Where does the string "oleh" occur in the records? Copy each line that holds it.

[Saved data entries]
^^^^^^^^^^^^^^^^
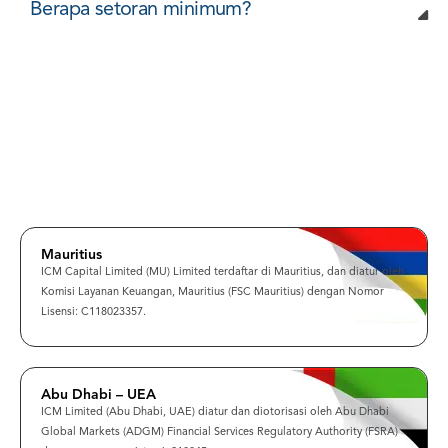
Berapa setoran minimum?
Mauritius
ICM Capital Limited (MU) Limited terdaftar di Mauritius, dan diatur oleh
Komisi Layanan Keuangan, Mauritius (FSC Mauritius) dengan Nomor
Lisensi: C118023357.
Abu Dhabi – UEA
ICM Limited (Abu Dhabi, UAE) diatur dan diotorisasi oleh Abu Dhabi
Global Markets (ADGM) Financial Services Regulatory Authority (FSRA)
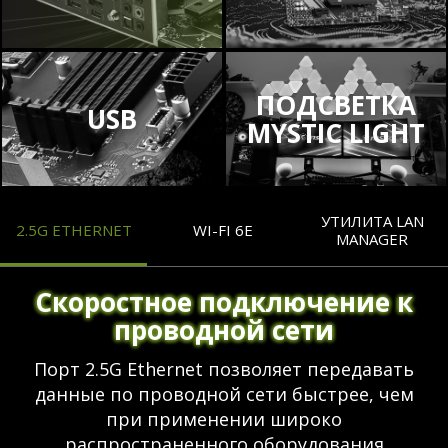
ПОДСВЕТКА
USB
MYSTIC LIGHT
УТИЛИТА LAN
2.5G ETHERNET
WI-FI 6E
MANAGER
Скоростное подключение к
проводной сети
Порт 2.5G Ethernet позволяет передавать
данные по проводной сети быстрее, чем
при применении широко
распространенного оборудования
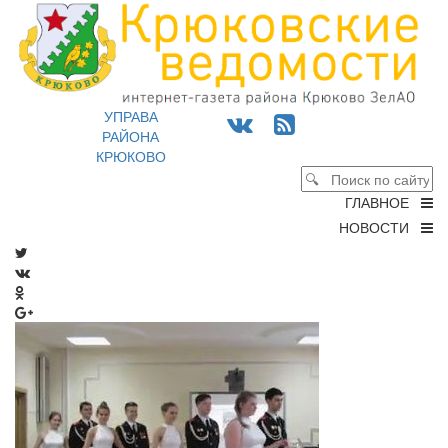
УПРАВА
РАЙОНА
КРЮКОВО
ГЛАВНОЕ
НОВОСТИ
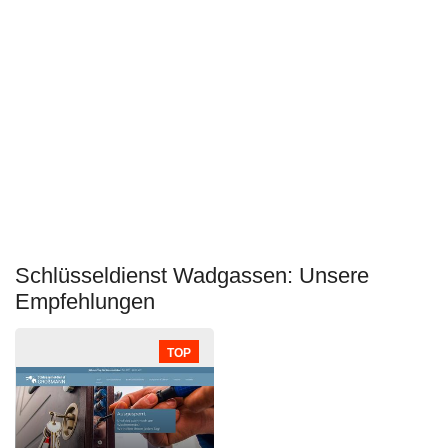
Schlüsseldienst Wadgassen: Unsere
Empfehlungen
TOP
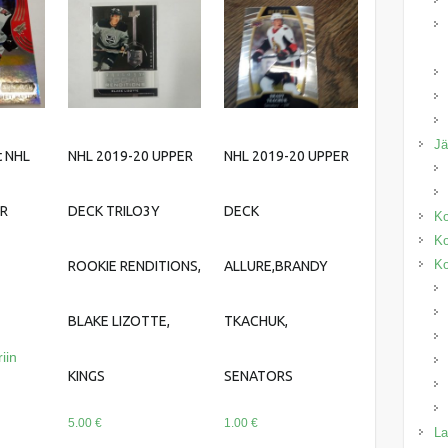
J
t NHL
NHL 2019-20 UPPER
NHL 2019-20 UPPER
ER
DECK TRILO3Y
DECK
Ko
Ko
Ko
ROOKIE RENDITIONS,
ALLURE,BRANDY
BLAKE LIZOTTE,
TKACHUK,
iin
KINGS
SENATORS
5.00
€
1.00
€
La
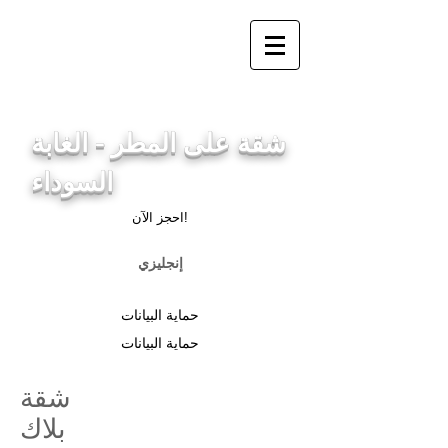
info@ferienwohnung.holiday
_cc781905-5cde-3194-
bb3bc 136_bad
شقة على المطر - الغابة
السوداء
احجز الآن!
إنجليزي
حماية البيانات
حماية البيانات
شقة
بلاك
^^^^^^^^^^^^^^^^
**Your solution**
ICM Capital Limited (MU) Limited terdaftar di Mauritius, dan diatur oleh
ICM Limited (Abu Dhabi, UAE) diatur dan diotorisasi oleh Abu Dhabi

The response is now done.